Обомлела Агафья, метнулась туда-сюда, платок на голову накинула.
— Куды, — кричит, — бежать-от? Где погреб тот окаянный?
— В доме еврейки Мирки, — отвечает ворожея. — Спеши, Агафья, а то не увидишь боле сваво мальчика.
Тотчас бросилась Агафья со двора… Вверх по Витебскому тракту, затем переулком на Школьную улицу выбежала, обогнула большую еврейскую синагогу, обернувшись на Свято-Духовный собор, крестным знамением себя осенила, да прямехонько к ратуше, что фасадом на Базарную площадь развернута. А через площадь, с краю — большой дом, добротный, каменный — с самой ратушей величавостью вида поспорить может. Он и есть тот самый дом, про который ворожея сказывала — старухи Мирки Аронсон да зятя ее Шмерки Берлина.
Рядом с домом ворота распахнуты, деловитая суета во дворе. Да тут всегда суета, потому как купец третьей гильдии Шмерка Берлин — первый на весь город богатей; дел всяких торговых почитай с половиной России ведет и даже с самой заграницей. Он и лес сплавляет, и возы с хлебом шлет в разные концы, и мелкие лавочки держит; вот и толпится во дворе всякий народ.
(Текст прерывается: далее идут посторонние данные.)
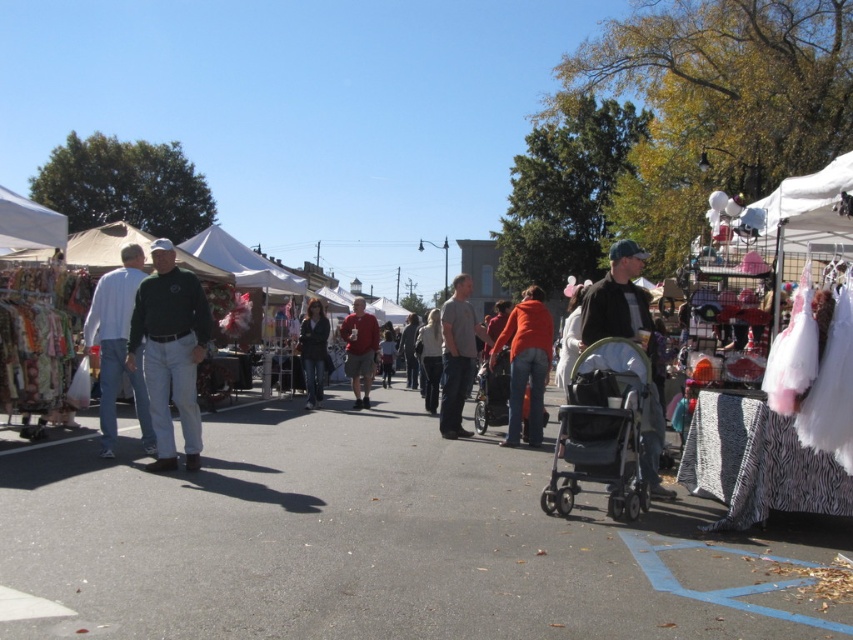 Question: Which point appears closest to the camera in this image?

Choices:
 (A) (445, 429)
 (B) (537, 330)
 (C) (634, 289)

Answer: (C)

Question: Can you confirm if orange cotton jacket at center is wider than matte red shirt at center?

Choices:
 (A) no
 (B) yes

Answer: (A)

Question: Does matte green jacket at center have a lesser width compared to gray cotton shirt at center?

Choices:
 (A) yes
 (B) no

Answer: (B)

Question: Which of these objects is positioned farthest from the matte green jacket at center?

Choices:
 (A) orange cotton jacket at center
 (B) dark gray fabric stroller at center
 (C) dark gray jacket at center

Answer: (C)

Question: Which point appears farthest from the camera in this image?

Choices:
 (A) (518, 422)
 (B) (646, 333)

Answer: (A)

Question: Is dark gray fabric stroller at center thinner than green jersey at center?

Choices:
 (A) no
 (B) yes

Answer: (A) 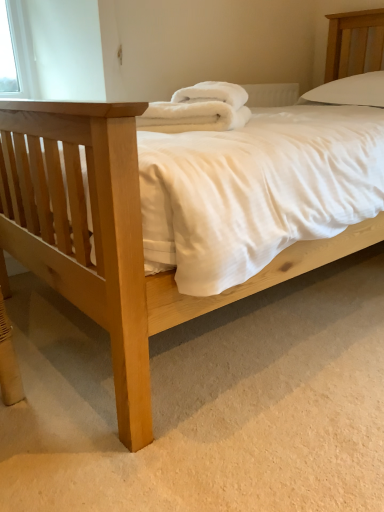 What do you see at coordinates (198, 109) in the screenshot? Image resolution: width=384 pixels, height=512 pixels. I see `white fluffy towels at center` at bounding box center [198, 109].

You are a GUI agent. You are given a task and a screenshot of the screen. Output one action in this format:
    pyautogui.click(x=<x>, y=<y>)
    Task: Click on the white fluffy towels at center
    
    Given the screenshot: What is the action you would take?
    pyautogui.click(x=198, y=109)

I want to click on white fluffy towels at center, so click(198, 109). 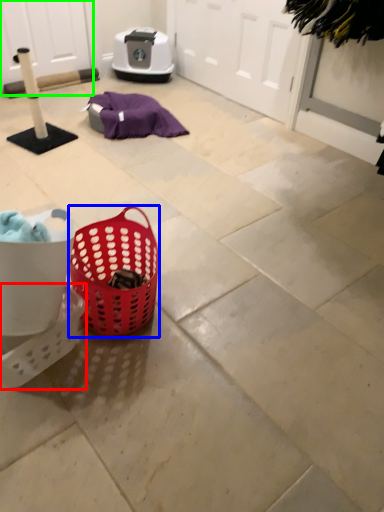 Question: Which object is the farthest from basket (highlighted by a red box)? Choose among these: picnic basket (highlighted by a blue box) or screen door (highlighted by a green box).

Choices:
 (A) picnic basket
 (B) screen door

Answer: (B) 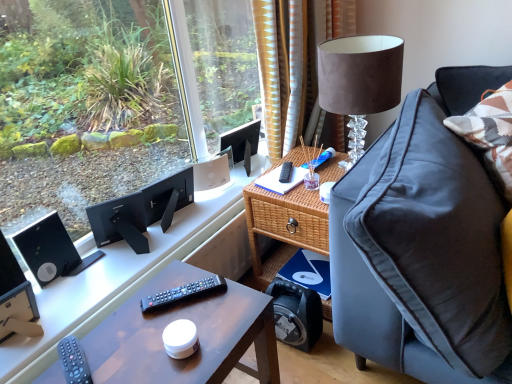 Find the location of a particular element. The height and width of the screenshot is (384, 512). free space in front of black plastic remote at center, marked as the 2th remote control in a back-to-front arrangement is located at coordinates (162, 337). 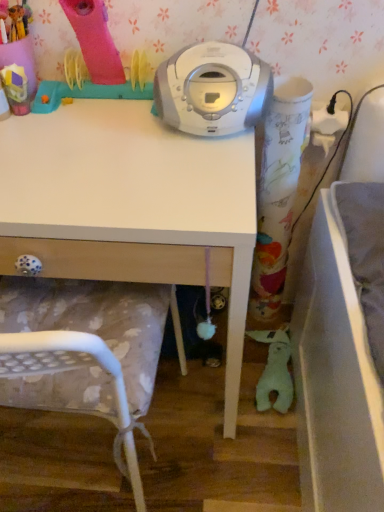 Question: Would you say green plush toy at lower right, arranged as the first toy when ordered from the bottom, is part of white plastic chair at lower left's contents?

Choices:
 (A) no
 (B) yes

Answer: (A)

Question: Is white plastic chair at lower left bigger than green plush toy at lower right, acting as the 2th toy starting from the front?

Choices:
 (A) no
 (B) yes

Answer: (B)

Question: Are white plastic chair at lower left and green plush toy at lower right, acting as the 2th toy starting from the front, located far from each other?

Choices:
 (A) no
 (B) yes

Answer: (A)

Question: From a real-world perspective, is white plastic chair at lower left positioned under green plush toy at lower right, which ranks as the 2th toy in top-to-bottom order, based on gravity?

Choices:
 (A) no
 (B) yes

Answer: (A)

Question: Considering the relative positions of white plastic chair at lower left and green plush toy at lower right, the 1th toy viewed from the back, in the image provided, is white plastic chair at lower left in front of green plush toy at lower right, the 1th toy viewed from the back,?

Choices:
 (A) no
 (B) yes

Answer: (B)

Question: Is point (288, 339) positioned closer to the camera than point (112, 339)?

Choices:
 (A) closer
 (B) farther

Answer: (B)

Question: Considering the relative positions of green plush toy at lower right, which ranks as the 2th toy in top-to-bottom order, and white plastic chair at lower left in the image provided, is green plush toy at lower right, which ranks as the 2th toy in top-to-bottom order, to the left or to the right of white plastic chair at lower left?

Choices:
 (A) left
 (B) right

Answer: (B)

Question: In terms of height, does green plush toy at lower right, which ranks as the 2th toy in top-to-bottom order, look taller or shorter compared to white plastic chair at lower left?

Choices:
 (A) short
 (B) tall

Answer: (A)

Question: In the image, is green plush toy at lower right, acting as the 2th toy starting from the front, positioned in front of or behind white plastic chair at lower left?

Choices:
 (A) behind
 (B) front

Answer: (A)

Question: Is white plastic chair at lower left taller or shorter than rubberized pink hairdryer at upper left, which is counted as the 1th toy, starting from the front?

Choices:
 (A) tall
 (B) short

Answer: (A)

Question: From a real-world perspective, is white plastic chair at lower left positioned above or below rubberized pink hairdryer at upper left, which is counted as the 1th toy, starting from the front?

Choices:
 (A) above
 (B) below

Answer: (B)

Question: Does point (8, 305) appear closer or farther from the camera than point (1, 73)?

Choices:
 (A) closer
 (B) farther

Answer: (B)

Question: Is white plastic chair at lower left situated inside rubberized pink hairdryer at upper left, which is counted as the 1th toy, starting from the front, or outside?

Choices:
 (A) outside
 (B) inside

Answer: (A)

Question: From a real-world perspective, is white matte desk at center above or below rubberized pink hairdryer at upper left, marked as the second toy in a back-to-front arrangement?

Choices:
 (A) above
 (B) below

Answer: (B)

Question: Considering the positions of white matte desk at center and rubberized pink hairdryer at upper left, arranged as the 1th toy when viewed from the left, in the image, is white matte desk at center taller or shorter than rubberized pink hairdryer at upper left, arranged as the 1th toy when viewed from the left,?

Choices:
 (A) tall
 (B) short

Answer: (A) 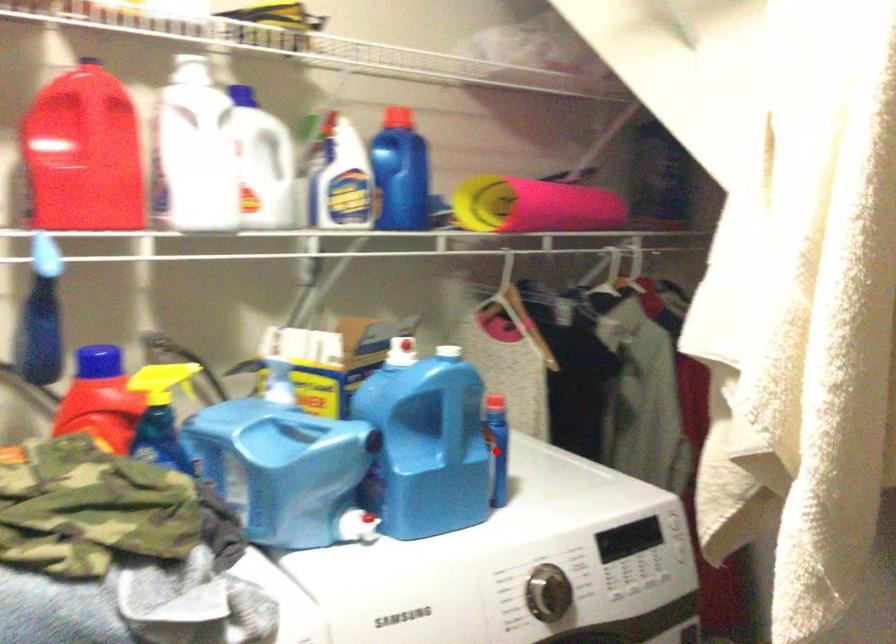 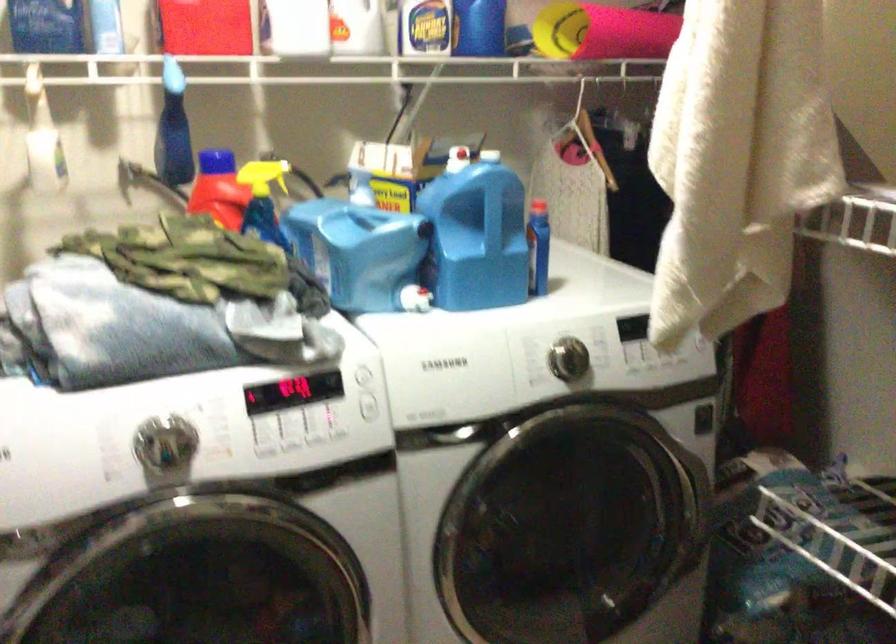 Find the pixel in the second image that matches the highlighted location in the first image.

(538, 247) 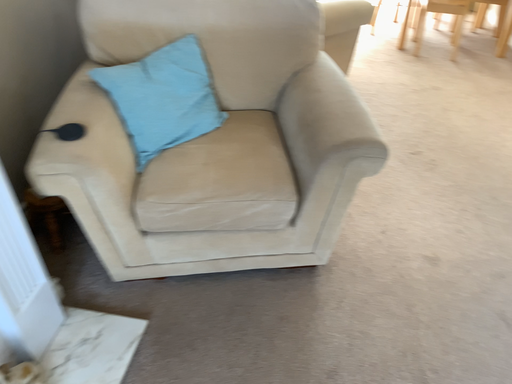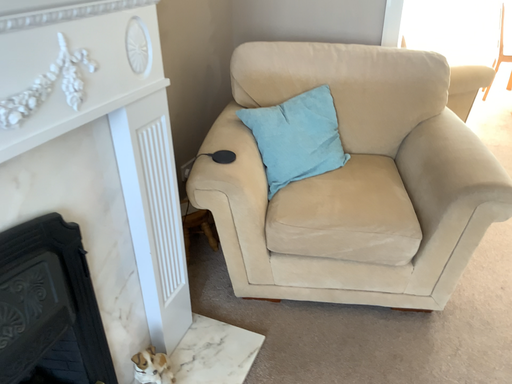 Question: Which way did the camera rotate in the video?

Choices:
 (A) rotated upward
 (B) rotated downward

Answer: (A) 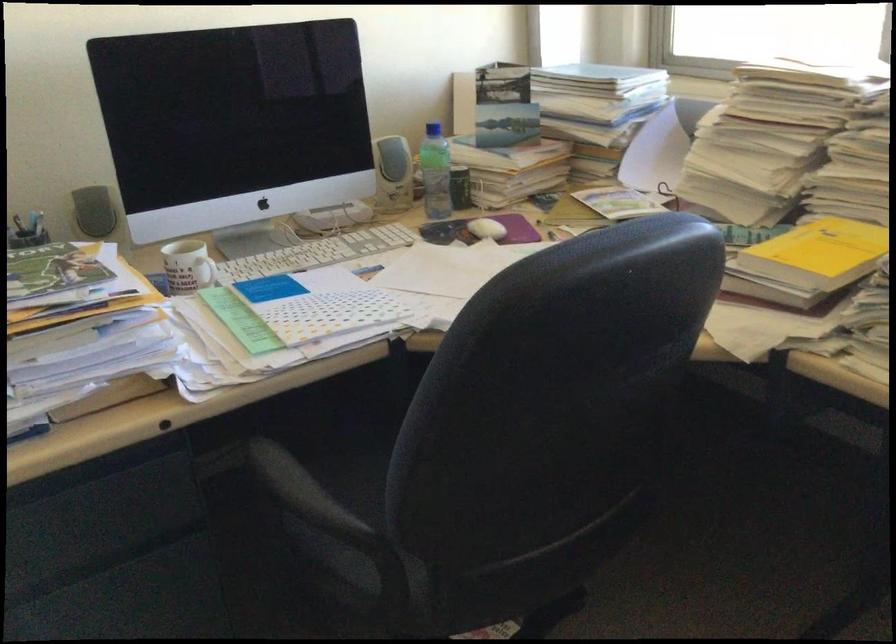 What do you see at coordinates (314, 521) in the screenshot? I see `the black chair armrest` at bounding box center [314, 521].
Агафья во двор не пошла, на крыльцо каменное взбежала, задержалась на миг дух перевести, да засмущалась вдруг. Как же это в чужой дом вломиться да ребеночка требовать!.. А ежели тут вовсе и нет его?..
В ворота разные люди проходят, да из ворот выходят; на Агафью поглядывают с удивлением. А она все стоит на крыльце, с ноги на ногу переступает, сумлевается, и уж не помнит, сколько времени так стоит… Батюшки святы! Что же это люди подумать могут? У дверей баба мнется, а в дом нейдет. Не стянуть ли чего высматривает?.. Такого сраму с Агафьей отродясь не бывало.
Сбежала Агафья с крыльца, к дому своему воротилась. А ворожея еще тут, у дома. Повеселела от поднесенного Агафьей вина, бабы ее обступили, и она им про злодейства еврейские и ворожбу расписывает.
— Ну что, не отдают жиды ребеночка? — бросились бабы к Агафье.
— Она наплетет, — машет рукой Агафья, — а мне к людям на позор итить.
И повернувшись к Марье Терентьевой:
— Не верю я твоей ворожбе!
— А не веришь, так и не верь, — обижается Марья. — Мой что ли мальчик?.. Мне не веришь, так в Соснюры сходи, к девке блаженной Нюрке Еремеевой. Про нее все знают, как горазда она ворожить да все верно угадывать.